Zijn er andere manieren waarop pH-monitoring kan worden gebruikt?
- Als de pH-sensor in de maag wordt achtergelaten in plaats van in de slokdarm, is het mogelijk om de effectiviteit te bepalen van medicijnen die de productie van zuur in de maag stoppen. Deze informatie kan nuttig zijn bij het bepalen van de juiste dosis medicijnen bij patiënten met zuurgerelateerde aandoeningen van de maag en de twaalfvingerige darm (bijvoorbeeld maagzweren). Het is ook mogelijk om een katheter met twee zuursensoren te plaatsen, zodat de ene sensor in de maag zit en de andere in de onderste slokdarm. Met deze katheter is het mogelijk om zowel zure slokdarmreflux als de effectiviteit van zuurremmende medicijnen te evalueren.
- De pH-sensor kan in de bovenste slokdarm of in de keelholte net boven de bovenste slokdarmsfincter worden geplaatst bij patiënten met onverklaarbare symptomen van keelpijn, heesheid of hoesten. Bij deze patiënten suggereert het aantonen van zure reflux in de bovenste slokdarm of farynx dat zure reflux de oorzaak van de symptomen kan zijn. Recente onderzoeken hebben echter aangetoond dat de associatie van deze symptomen met zure reflux mogelijk niet betrouwbaar is.
Wat zijn de bijwerkingen van slokdarm-pH-controle?
- Er zijn zeer weinig bijwerkingen van oesofageale pH-monitoring.
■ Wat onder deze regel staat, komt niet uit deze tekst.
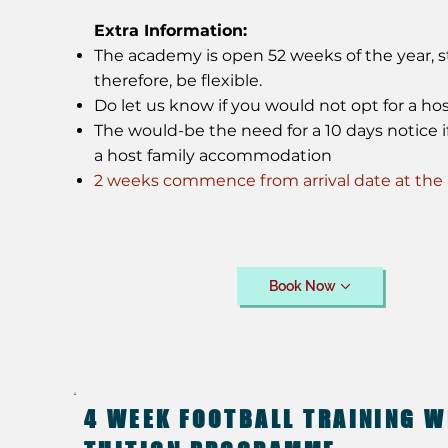
Extra Information:
The academy is open 52 weeks of the year, st
therefore, be flexible.
Do let us know if you would not opt for a hos
The would-be the need for a 10 days notice if
a host family accommodation
2 weeks commence from arrival date at th
Book Now
4 WEEK FOOTBALL TRAINING W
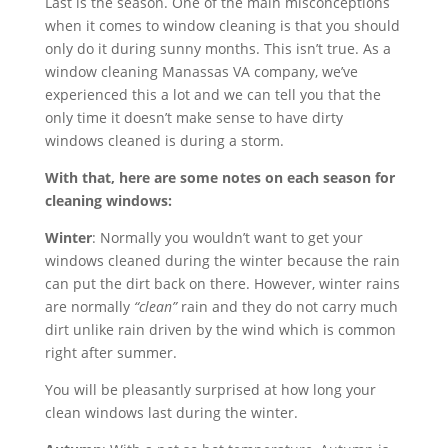
Last is the season. One of the main misconceptions
when it comes to window cleaning is that you should
only do it during sunny months. This isn’t true. As a
window cleaning Manassas VA company, we’ve
experienced this a lot and we can tell you that the
only time it doesn’t make sense to have dirty
windows cleaned is during a storm.
With that, here are some notes on each season for
cleaning windows:
Winter
: Normally you wouldn’t want to get your
windows cleaned during the winter because the rain
can put the dirt back on there. However, winter rains
are normally
“clean”
rain and they do not carry much
dirt unlike rain driven by the wind which is common
right after summer.
You will be pleasantly surprised at how long your
clean windows last during the winter.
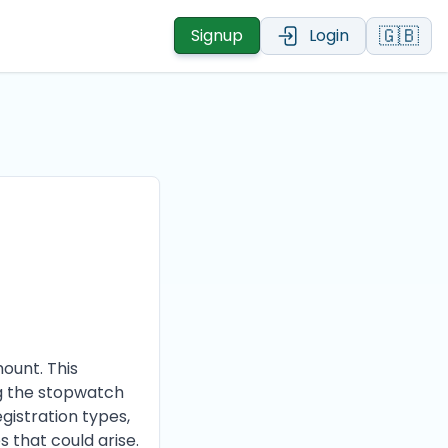
🇬🇧
Signup
Login
ount. This
ng the stopwatch
egistration types,
s that could arise.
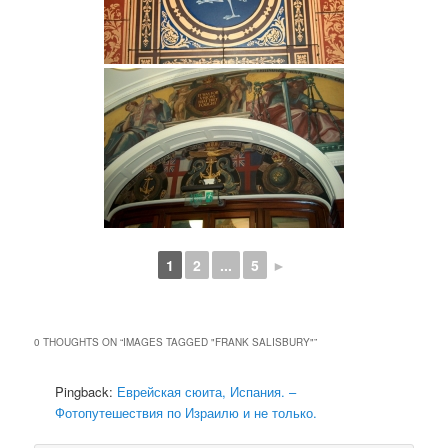
1
2
...
5
►
0 THOUGHTS ON “
IMAGES TAGGED "FRANK SALISBURY"
”
Pingback:
Еврейская сюита, Испания. –
Фотопутешествия по Израилю и не только.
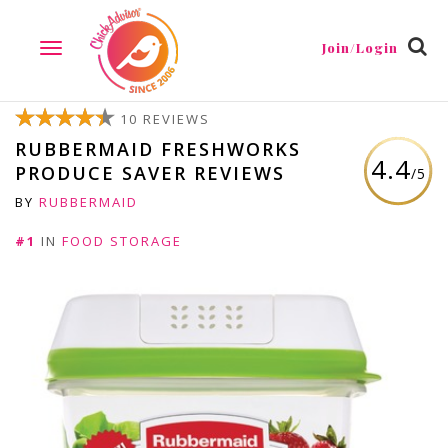
Join/Login
TOGGLE
NAVIGATION
10 REVIEWS
RUBBERMAID FRESHWORKS
4.4
PRODUCE SAVER REVIEWS
/5
BY
RUBBERMAID
#1
IN
FOOD STORAGE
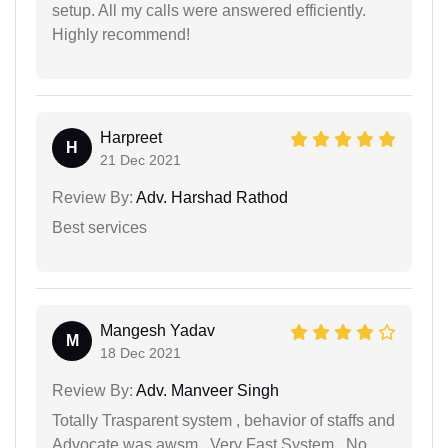
setup. All my calls were answered efficiently.
Highly recommend!
Harpreet
H
21 Dec 2021
Review By:
Adv. Harshad Rathod
Best services
Mangesh Yadav
M
18 Dec 2021
Review By:
Adv. Manveer Singh
Totally Trasparent system , behavior of staffs and
Advocate was awsm...Very Fast System , No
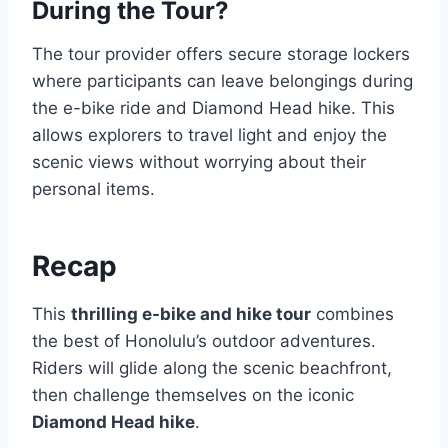
During the Tour?
The tour provider offers secure storage lockers
where participants can leave belongings during
the e-bike ride and Diamond Head hike. This
allows explorers to travel light and enjoy the
scenic views without worrying about their
personal items.
Recap
This
thrilling e-bike and hike tour
combines
the best of Honolulu’s outdoor adventures.
Riders will glide along the scenic beachfront,
then challenge themselves on the iconic
Diamond Head hike
.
Hoewel er een licht ongemak in de achterkant van de keel kan zijn terwijl de katheter op zijn plaats zit, vooral tijdens het slikken, heeft de meerderheid van de patiënten geen moeite met eten, slapen of hun dagelijkse bezigheden.
- De meeste patiënten gaan echter liever niet naar hun werk omdat ze zich onzeker voelen over de katheter die uit hun neus steekt. Het capsule-apparaat kan ongemak veroorzaken bij het slikken. Het ongemak wordt gevoeld in de borstkas en kan te wijten zijn aan voedsel of de golf van slokdarmcontractie die aan de capsule trekt terwijl deze passeert.
Zijn er alternatieven voor oesofageale pH-monitoring?
- Er zijn geen alternatieven voor het verkrijgen van de informatie die slokdarm-pH-monitoring biedt. Desalniettemin suggereert de aanwezigheid van oesofagitis visueel op het moment van endoscopie sterk de aanwezigheid van zure reflux bij patiënten die geen andere waarschijnlijke oorzaken van slokdarmpijn hebben. Dit kan de noodzaak van een pH-monitoringonderzoek overbodig maken.